Aber auch andere Frauen können intuitiv den Partner erkennen, dessen Genkombination besonders gut zu ihnen passt. Wissenschaftler haben Frauen an gebrauchten Männer-T-Shirts schnüffeln lassen und sie dann gebeten, ihren Duftfavoriten auszuwählen. Und tatsächlich wählten die Frauen diejenigen Männer aus, deren Gene so gebaut waren, dass der potentielle Nachwuchs ein optimales Immunsystem gehabt hätte. Also, liebe Männer, wenn Sie das nächste Mal von Ihrer Frau gefragt werden: „Wieso lässt Du immer Deine Schmutzwäsche rumliegen?“, dann sagen Sie einfach: „Weil unsere Pheromone zu den olfaktorischen Rezeptoren passen, so dass die immungenetische Vielfalt unseres Nachwuchses garantiert ist.“
Und das alles nur, weil die Natur vor 900 Millionen Jahren flächendeckend die freie Liebe eingeführt hat. Daraus sind zwar eine Menge Probleme entstanden, andererseits war das aber der Startpunkt für eine unglaubliche Artenvielfalt. Innerhalb kürzester Zeit sind die bizarrsten Lebensformen entstanden. Die Tintenfischart Sepia apama zum Beispiel trifft sich einmal im Jahr zu einer riesigen Fortpflanzungsorgie in Südaustralien. Dabei benutzen die schwächeren – also die benachteiligten – Männchen einen genialen Trick: Sie wechseln in einer Art Travestie die Farbe und täuschen vor, ein Weibchen zu sein. Dadurch kommen sie an die streng bewachten Weibchen ran, dann ändern sie wieder ihre Farbe und paaren sich mit ihnen. Vom Tintenfisch zum Tuntenfisch. In Deutschland heißt das Kölner Karneval.
Wie kann die Natur nur so etwas wollen? Die Antwort darauf lieferte vor rund 150 Jahren Charles Darwin. Seine Theorie war so einfach wie genial: Durch geschlechtliche Vermehrung entstehen beim Nachwuchs immer wieder kleine zufällige Veränderungen im Erbgut, sogenannte Mutationen. Wenn eine solche Mutation dazu führt, dass man ein bisschen besser im Leben zurechtkommt, dann erzeugt dieser Mutant auch ein paar mehr Nachkommen und das Merkmal setzt sich mit der Zeit durch. So ist zum Beispiel die Büffelhaut entstanden, weil Büffel ohne Haut immer wieder auseinandergefallen sind. Diesen Vorgang nennt man natürliche Selektion. Die geht zwar in sehr kleinen Schritten voran, ist aber enorm durchsetzungsfähig. Ein Mutant, der nur ein Prozent mehr Nachkommen erzeugt als die Konkurrenz, hat diese schon nach drei-, viertausend Generationen komplett verdrängt – wenn nicht was anderes dazwischen kommt.

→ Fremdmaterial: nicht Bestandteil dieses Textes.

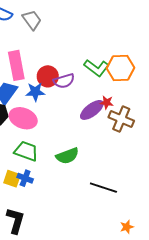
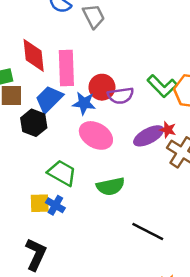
pink ellipse: (23, 118) -> (96, 135), moved
yellow square: (12, 179) -> (40, 203), turned -30

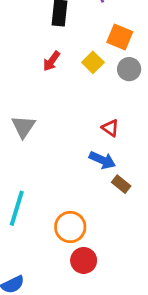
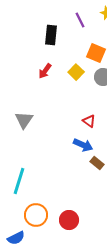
orange circle: (70, 227) -> (36, 215), moved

Zwischenfälle gab es im Lauf der Evolutionsgeschichte eine Menge. Wäre zum Beispiel vor 65 Millionen Jahren kein Meteorit auf die Erde gefallen, dann säßen die Dinosaurier immer noch im Chefsessel. Das muss eine galaktische Katastrophe gewesen sein. 75 Prozent aller Lebewesen wurden auf der Erde vernichtet. Bei den Tyrannosaurus Rexen lag die Quote sogar bei 100 Prozent. Falls Sie in Statistik nicht ganz fit sind, das sind ziemlich alle. Obwohl die Ozonschicht der Erde komplett zerstört war und jahrelang kein ordentliches Sonnenlicht auf den Planeten fiel, hat eine kleine unbedeutende Gruppe von Spitzhörnchen überlebt, die Vorfahren aller heutigen bekannten Säugetiere einschließlich uns Menschen. Ohne die Vernichtung der Dinos gäbe es das Spitzhörnchen nicht und gäbe es uns Menschen nicht. Der frühe Vogel fängt vielleicht den Wurm, aber erst die zweite Maus bekommt den Käse.
Die Chance, dass so eine Katastrophe noch einmal passiert, ist übrigens ziemlich hoch. Im Schnitt trifft uns nämlich alle 50 Millionen Jahre so ein großer Brocken. Wir sind also sozusagen überfällig. Ich glaube, ich weiß auch wann: am 31. August im Jahr 4.500. An diesem Tag endet nämlich der Outlook-Kalender. Aber auch dann wird die Geschichte der Evolution weitergehen, mit wahrscheinlich vollkommen anderen Lebensformen. Das Tolle und gleichzeitig Verstörende an der Evolutionstheorie ist, dass sie kein Ziel kennt. Sie folgt keinem Plan. Sie ist eine
Spielwiese für Gene. Und zum Schluss kommt etwas dabei heraus, was den Anschein erweckt, dass es von Anfang an geplant gewesen wäre. Charles Darwin hat uns gezeigt, dass man keinen Schöpfer braucht, um die Vielfalt der Natur zu erklären. Und er hat uns gezeigt, dass wir Menschen alles andere sind als die Krone der Schöpfung. Wir haben zum Beispiel zwei Nieren, aber nur ein Gehirn. Das macht überhaupt keinen Sinn. Wenn eine Niere ausfällt, arbeitet die andere weiter. Wenn das Hirn ausfällt, arbeitest du bei RTL.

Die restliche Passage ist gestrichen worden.